_ABOUT THIS TASK_
Set down exactly, and only, the lines from the one with "Jellyfish **Rehomed**" to the final line of the entries, both included.

_MATERIAL FOR THIS TASK_
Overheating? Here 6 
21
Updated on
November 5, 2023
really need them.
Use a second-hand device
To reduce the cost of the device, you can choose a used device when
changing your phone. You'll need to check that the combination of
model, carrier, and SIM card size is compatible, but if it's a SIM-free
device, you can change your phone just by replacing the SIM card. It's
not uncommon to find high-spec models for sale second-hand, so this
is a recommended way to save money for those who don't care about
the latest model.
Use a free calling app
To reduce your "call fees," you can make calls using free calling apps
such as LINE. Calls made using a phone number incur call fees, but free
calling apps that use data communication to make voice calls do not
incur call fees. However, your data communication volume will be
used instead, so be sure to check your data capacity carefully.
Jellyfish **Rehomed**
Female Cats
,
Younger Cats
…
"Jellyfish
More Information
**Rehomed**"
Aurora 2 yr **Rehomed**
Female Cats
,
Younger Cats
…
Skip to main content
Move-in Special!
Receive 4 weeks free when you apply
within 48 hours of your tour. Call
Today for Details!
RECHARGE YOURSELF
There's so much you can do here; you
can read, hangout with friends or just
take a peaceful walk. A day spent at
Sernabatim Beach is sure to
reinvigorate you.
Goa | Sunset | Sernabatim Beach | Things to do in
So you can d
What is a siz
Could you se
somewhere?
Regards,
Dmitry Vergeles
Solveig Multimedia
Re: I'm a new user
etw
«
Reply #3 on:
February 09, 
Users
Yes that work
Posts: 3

_RESULT OF THE TASK_
Jellyfish **Rehomed**
Female Cats
,
Younger Cats
…
"Jellyfish
More Information
**Rehomed**"
Aurora 2 yr **Rehomed**
Female Cats
,
Younger Cats
…
Skip to main content
Move-in Special!
Receive 4 weeks free when you apply
within 48 hours of your tour. Call
Today for Details!
RECHARGE YOURSELF
There's so much you can do here; you
can read, hangout with friends or just
take a peaceful walk. A day spent at
Sernabatim Beach is sure to
reinvigorate you.
Goa | Sunset | Sernabatim Beach | Things to do in
So you can d
What is a siz
Could you se
somewhere?
Regards,
Dmitry Vergeles
Solveig Multimedia
Re: I'm a new user
etw
«
Reply #3 on:
February 09, 
Users
Yes that work
Posts: 3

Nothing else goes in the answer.